Pernice, M., Wetzel, S., Gros, O., Boucher-Rodoni, R., & Dubilier, N. (2007). Enigmatic dual symbiosis in the excretory organ of Nautilus macromphalus (Cephalopoda: Nautiloidea). Proceedings of the Royal Society B: Biological Sciences, 274(1614), 1143-1152.


Cite as: http://hdl.handle.net/21.11116/0000-0001-CE64-7
Abstract
Symbiosis is an important driving force in metazoan evolution and the study of ancient lineages can provide an insight into the influence of symbiotic associations on morphological and physiological adaptations. In the ‘living fossil’ Nautilus, bacterial associations are found in the highly specialized pericardial appendage.
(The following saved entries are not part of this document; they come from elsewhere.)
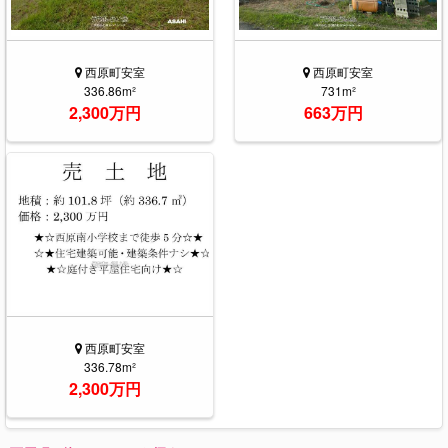
西原町安室
西原町安室
336.86m²
731m²
2,300万円
663万円
西原町安室
336.78m²
2,300万円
This organ is responsible for most of the excretory processes (ultrafiltration, reabsorption and secretion) and secretes an acidic ammonia-rich excretory fluid. In this study, we show that Nautilus macromphalus pericardial appendages harbour a high density of a β-proteobacterium and a coccoid spirochaete using transmission electron microscopy, comparative 16S rRNA sequence analysis and fluorescence in situ hybridization (FISH). These two bacterial phylotypes are phylogenetically distant from any known bacteria, with ammonia-oxidizing bacteria as the closest relatives of the β-proteobacterium (above or equal to 87.5% sequence similarity) and marine Spirochaeta species as the closest relatives of the spirochaete (above or equal to 89.8% sequence similarity), and appear to be specific to Nautilus. FISH analyses showed that the symbionts occur in the baso-medial region of the pericardial villi where ultrafiltration and reabsorption processes take place, suggesting a symbiotic contribution to the excretory metabolism.